Data for this task:
((

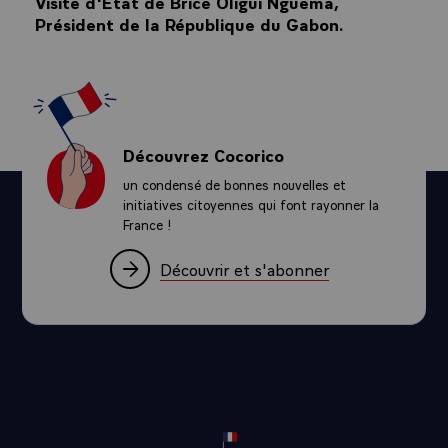
Visite d'État de Brice Oligui Nguema,
idéaux. Et plus encore aujourd’hui qu’hier. Sachez que vous pouvez
Président de la République du Gabon.
compter sur la France pour les porter à vos côtés et n’accepter aucune
forme d’accommodement, de concession ou de relativisme. C’est notre
socle.
Je vous remercie.
Découvrez Cocorico
un condensé de bonnes nouvelles et
initiatives citoyennes qui font rayonner la
France !
Découvrir et s'abonner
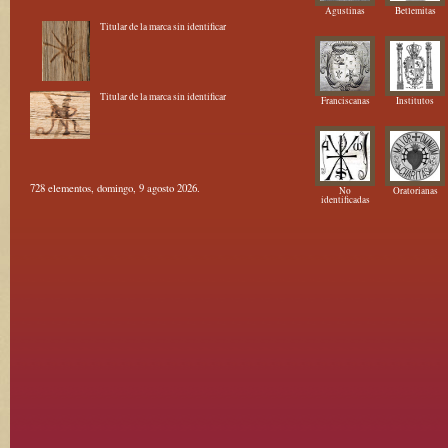
Agustinas
Betlemitas
Titular de la marca sin identificar
Titular de la marca sin identificar
Franciscanas
Institutos
728 elementos, domingo, 9 agosto 2026.
No
Oratorianas
identificadas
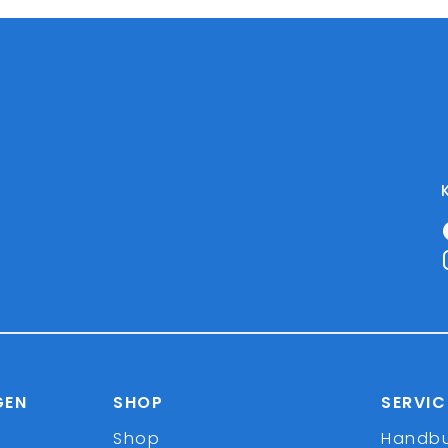
GEN
SHOP
SERVIC
Shop
Handb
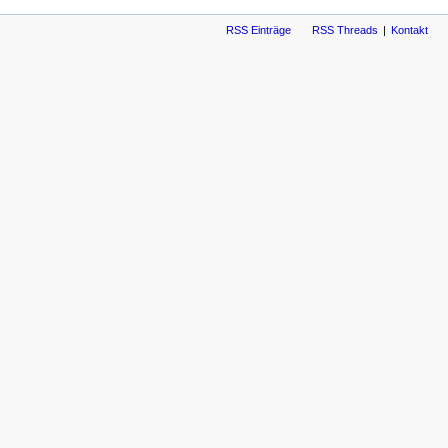
RSS Einträge
RSS Threads
Kontakt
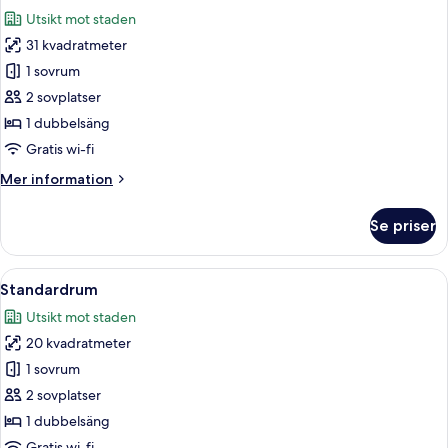
alla
staden
enkelsängar
Utsikt mot staden
-
foton
rökare
31 kvadratmeter
för
-
Premium-
1 sovrum
utsikt
rum
mot
2 sovplatser
staden
1 dubbelsäng
Gratis wi-fi
Mer
Mer information
information
om
Se priser
Premium-
rum
Öppna
Ett hotellrum med en säng, ett skrivb
12
Standardrum
alla
Utsikt mot staden
foton
20 kvadratmeter
för
Standardrum
1 sovrum
2 sovplatser
1 dubbelsäng
Gratis wi-fi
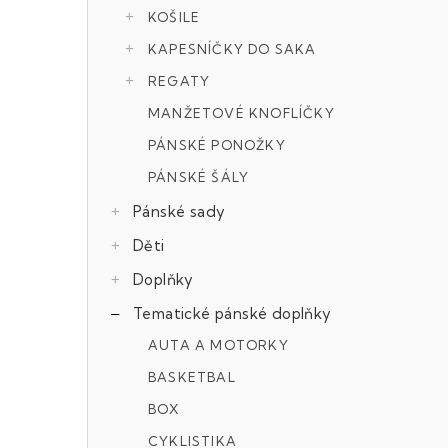
r
KOŠILE
a
KAPESNÍČKY DO SAKA
REGATY
n
MANŽETOVÉ KNOFLÍČKY
n
PÁNSKÉ PONOŽKY
í
PÁNSKÉ ŠÁLY
p
Pánské sady
a
Děti
n
Doplňky
e
Tematické pánské doplňky
AUTA A MOTORKY
l
BASKETBAL
BOX
CYKLISTIKA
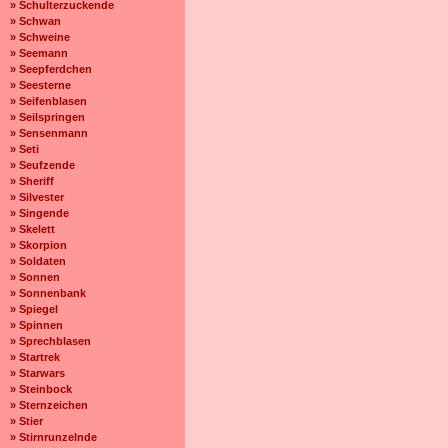
» Schulterzuckende
» Schwan
» Schweine
» Seemann
» Seepferdchen
» Seesterne
» Seifenblasen
» Seilspringen
» Sensenmann
» Seti
» Seufzende
» Sheriff
» Silvester
» Singende
» Skelett
» Skorpion
» Soldaten
» Sonnen
» Sonnenbank
» Spiegel
» Spinnen
» Sprechblasen
» Startrek
» Starwars
» Steinbock
» Sternzeichen
» Stier
» Stirnrunzelnde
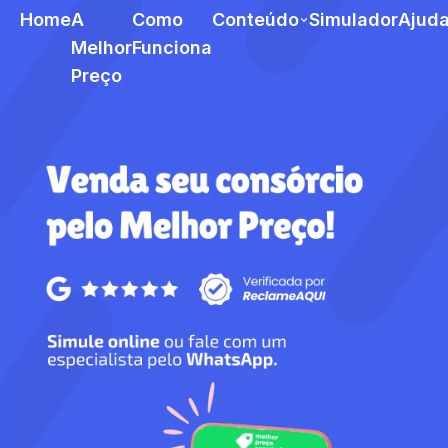
Home
A
Como
Conteúdo
Simulador
Ajud
Melhor
Funciona
Preço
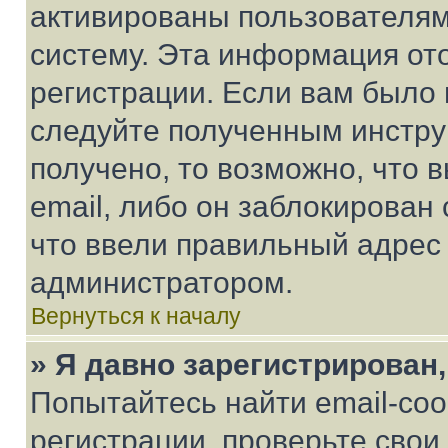
активированы пользователям
систему. Эта информация от
регистрации. Если вам было
следуйте полученным инстру
получено, то возможно, что 
email, либо он заблокирован
что ввели правильный адрес 
администратором.
Вернуться к началу
» Я давно зарегистрирован,
Попытайтесь найти email-со
регистрации, проверьте свои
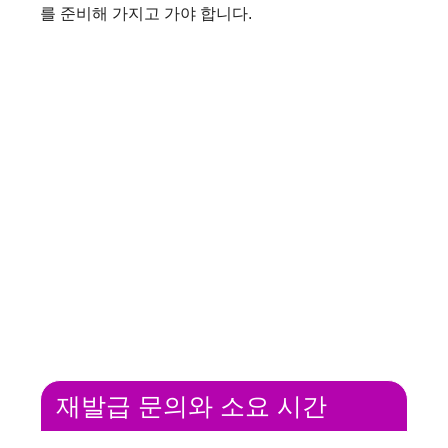
V
를 준비해 가지고 가야 합니다.
i
d
e
o
재발급 문의와 소요 시간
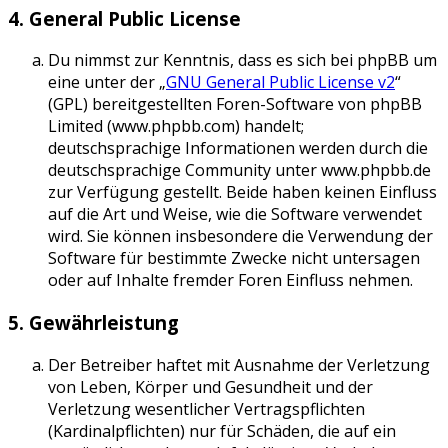
4. General Public License
Du nimmst zur Kenntnis, dass es sich bei phpBB um
eine unter der „
GNU General Public License v2
“
(GPL) bereitgestellten Foren-Software von phpBB
Limited (www.phpbb.com) handelt;
deutschsprachige Informationen werden durch die
deutschsprachige Community unter www.phpbb.de
zur Verfügung gestellt. Beide haben keinen Einfluss
auf die Art und Weise, wie die Software verwendet
wird. Sie können insbesondere die Verwendung der
Software für bestimmte Zwecke nicht untersagen
oder auf Inhalte fremder Foren Einfluss nehmen.
5. Gewährleistung
Der Betreiber haftet mit Ausnahme der Verletzung
von Leben, Körper und Gesundheit und der
Verletzung wesentlicher Vertragspflichten
(Kardinalpflichten) nur für Schäden, die auf ein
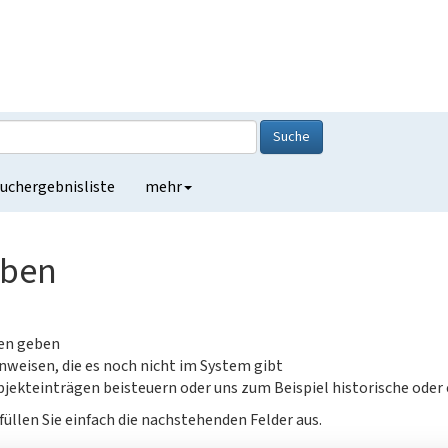
Suche
uchergebnisliste
mehr
eben
gen geben
nweisen, die es noch nicht im System gibt
jekteinträgen beisteuern oder uns zum Beispiel historische oder
füllen Sie einfach die nachstehenden Felder aus.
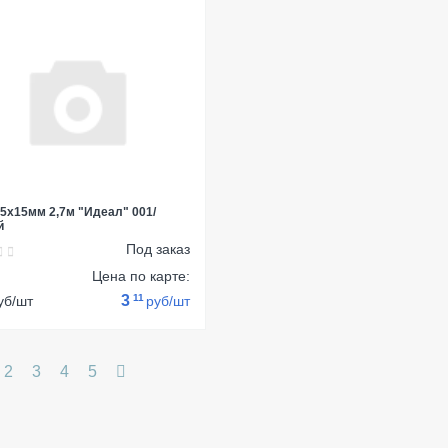
15х15мм 2,7м "Идеал" 001/
й
Под заказ
:
Цена по карте:
3
11
уб/шт
руб/шт
2
3
4
5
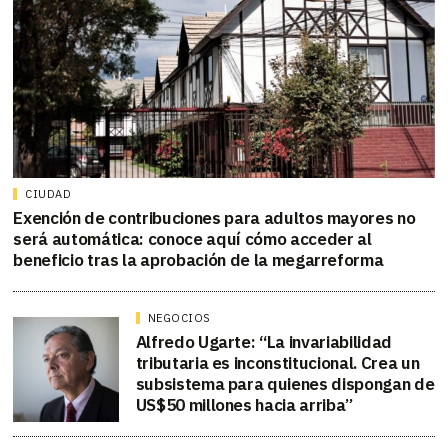
CIUDAD
Exención de contribuciones para adultos mayores no
será automática: conoce aquí cómo acceder al
beneficio tras la aprobación de la megarreforma
NEGOCIOS
Alfredo Ugarte: “La invariabilidad
tributaria es inconstitucional. Crea un
subsistema para quienes dispongan de
US$50 millones hacia arriba”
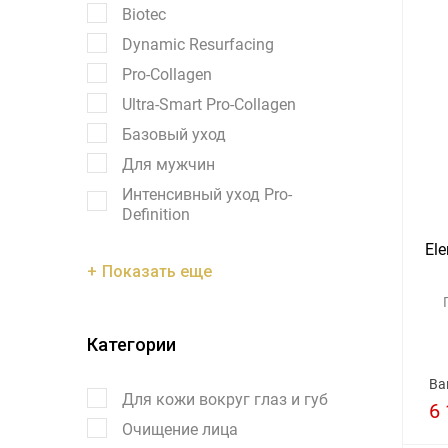
Biotec
Dynamic Resurfacing
Pro-Collagen
Ultra-Smart Pro-Collagen
Базовый уход
Для мужчин
Интенсивный уход Pro-
Definition
Ele
Показать еще
Категории
Ва
Для кожи вокруг глаз и губ
6 
Очищение лица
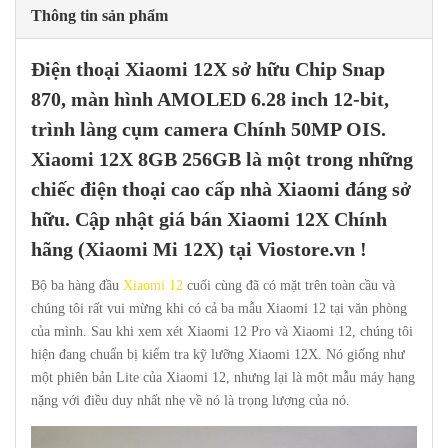
Thông tin sản phẩm
Điện thoại
Xiaomi 12X
sở hữu Chip
Snap
870
, màn hình AMOLED 6.28 inch 12-bit,
trình làng cụm camera Chính 50MP OIS.
Xiaomi 12X 8GB 256GB là một trong những
chiếc điện thoại cao cấp nhà
Xiaomi
đáng sở
hữu.
Cập nhật giá bán
Xiaomi 12X Chính
hãng (Xiaomi Mi 12X)
tại
Viostore.vn
!
Bộ ba hàng đầu
Xiaomi 12
cuối cùng đã có mặt trên toàn cầu và
chúng tôi rất vui mừng khi có cả ba mẫu Xiaomi 12 tại văn phòng
của mình. Sau khi xem xét Xiaomi 12 Pro và Xiaomi 12, chúng tôi
hiện đang chuẩn bị kiểm tra kỹ lưỡng Xiaomi 12X. Nó giống như
một phiên bản Lite của Xiaomi 12, nhưng lại là một mẫu máy hạng
nặng với điều duy nhất nhẹ về nó là trọng lượng của nó.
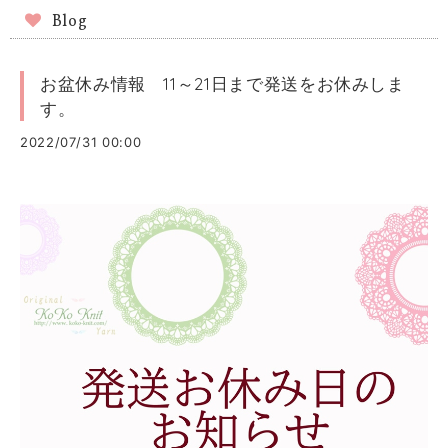
Blog
お盆休み情報 11～21日まで発送をお休みしま
す。
2022/07/31 00:00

))

Try it:
All of the records must come back exactly as they stand, minus every picture.

Output:
Visite d'État de Brice Oligui Nguema,
idéaux. Et plus encore aujourd’hui qu’hier. Sachez que vous pouvez
Président de la République du Gabon.
compter sur la France pour les porter à vos côtés et n’accepter aucune
forme d’accommodement, de concession ou de relativisme. C’est notre
socle.
Je vous remercie.
Découvrez Cocorico
un condensé de bonnes nouvelles et
initiatives citoyennes qui font rayonner la
France !
Découvrir et s'abonner
Agustinas
Betlemitas
Titular de la marca sin identificar
Titular de la marca sin identificar
Franciscanas
Institutos
728 elementos, domingo, 9 agosto 2026.
No
Oratorianas
identificadas
GEN
SHOP
SERVIC
Shop
Handb
RSS Einträge
RSS Threads
Kontakt
alla
staden
enkelsängar
Utsikt mot staden
-
foton
rökare
31 kvadratmeter
för
-
Premium-
1 sovrum
utsikt
rum
mot
2 sovplatser
staden
1 dubbelsäng
Gratis wi-fi
Mer
Mer information
information
om
Se priser
Premium-
rum
Öppna
Ett hotellrum med en säng, ett skrivb
12
Standardrum
alla
Utsikt mot staden
foton
20 kvadratmeter
för
Standardrum
1 sovrum
2 sovplatser
1 dubbelsäng
Gratis wi-fi
r
KOŠILE
a
KAPESNÍČKY DO SAKA
REGATY
n
MANŽETOVÉ KNOFLÍČKY
n
PÁNSKÉ PONOŽKY
í
PÁNSKÉ ŠÁLY
p
Pánské sady
a
Děti
n
Doplňky
e
Tematické pánské doplňky
AUTA A MOTORKY
l
BASKETBAL
BOX
CYKLISTIKA
» Schulterzuckende
» Schwan
» Schweine
» Seemann
» Seepferdchen
» Seesterne
» Seifenblasen
» Seilspringen
» Sensenmann
» Seti
» Seufzende
» Sheriff
» Silvester
» Singende
» Skelett
» Skorpion
» Soldaten
» Sonnen
» Sonnenbank
» Spiegel
» Spinnen
» Sprechblasen
» Startrek
» Starwars
» Steinbock
» Sternzeichen
» Stier
» Stirnrunzelnde
Home
A
Como
Conteúdo
Simulador
Ajud
Melhor
Funciona
Preço
активированы пользователям
систему. Эта информация от
регистрации. Если вам было
следуйте полученным инстру
получено, то возможно, что 
email, либо он заблокирован
что ввели правильный адрес 
администратором.
Вернуться к началу
» Я давно зарегистрирован,
Попытайтесь найти email-со
регистрации, проверьте свои
V
를 준비해 가지고 가야 합니다.
i
d
e
o
재발급 문의와 소요 시간
4. General Public License
Du nimmst zur Kenntnis, dass es sich bei phpBB um
eine unter der „
GNU General Public License v2
“
(GPL) bereitgestellten Foren-Software von phpBB
Limited (www.phpbb.com) handelt;
deutschsprachige Informationen werden durch die
deutschsprachige Community unter www.phpbb.de
zur Verfügung gestellt. Beide haben keinen Einfluss
auf die Art und Weise, wie die Software verwendet
wird. Sie können insbesondere die Verwendung der
Software für bestimmte Zwecke nicht untersagen
oder auf Inhalte fremder Foren Einfluss nehmen.
5. Gewährleistung
Der Betreiber haftet mit Ausnahme der Verletzung
von Leben, Körper und Gesundheit und der
Verletzung wesentlicher Vertragspflichten
(Kardinalpflichten) nur für Schäden, die auf ein
Suche
uchergebnisliste
mehr
eben
gen geben
nweisen, die es noch nicht im System gibt
jekteinträgen beisteuern oder uns zum Beispiel historische oder
füllen Sie einfach die nachstehenden Felder aus.
15х15мм 2,7м "Идеал" 001/
й
Под заказ
:
Цена по карте:
3
11
уб/шт
руб/шт
2
3
4
5
CIUDAD
Exención de contribuciones para adultos mayores no
será automática: conoce aquí cómo acceder al
beneficio tras la aprobación de la megarreforma
NEGOCIOS
Alfredo Ugarte: “La invariabilidad
tributaria es inconstitucional. Crea un
subsistema para quienes dispongan de
US$50 millones hacia arriba”
Biotec
Dynamic Resurfacing
Pro-Collagen
Ultra-Smart Pro-Collagen
Базовый уход
Для мужчин
Интенсивный уход Pro-
Definition
Ele
Показать еще
Категории
Ва
Для кожи вокруг глаз и губ
6 
Очищение лица
Thông tin sản phẩm
Điện thoại
Xiaomi 12X
sở hữu Chip
Snap
870
, màn hình AMOLED 6.28 inch 12-bit,
trình làng cụm camera Chính 50MP OIS.
Xiaomi 12X 8GB 256GB là một trong những
chiếc điện thoại cao cấp nhà
Xiaomi
đáng sở
hữu.
Cập nhật giá bán
Xiaomi 12X Chính
hãng (Xiaomi Mi 12X)
tại
Viostore.vn
!
Bộ ba hàng đầu
Xiaomi 12
cuối cùng đã có mặt trên toàn cầu và
chúng tôi rất vui mừng khi có cả ba mẫu Xiaomi 12 tại văn phòng
của mình. Sau khi xem xét Xiaomi 12 Pro và Xiaomi 12, chúng tôi
hiện đang chuẩn bị kiểm tra kỹ lưỡng Xiaomi 12X. Nó giống như
một phiên bản Lite của Xiaomi 12, nhưng lại là một mẫu máy hạng
nặng với điều duy nhất nhẹ về nó là trọng lượng của nó.
Blog
お盆休み情報 11～21日まで発送をお休みしま
す。
2022/07/31 00:00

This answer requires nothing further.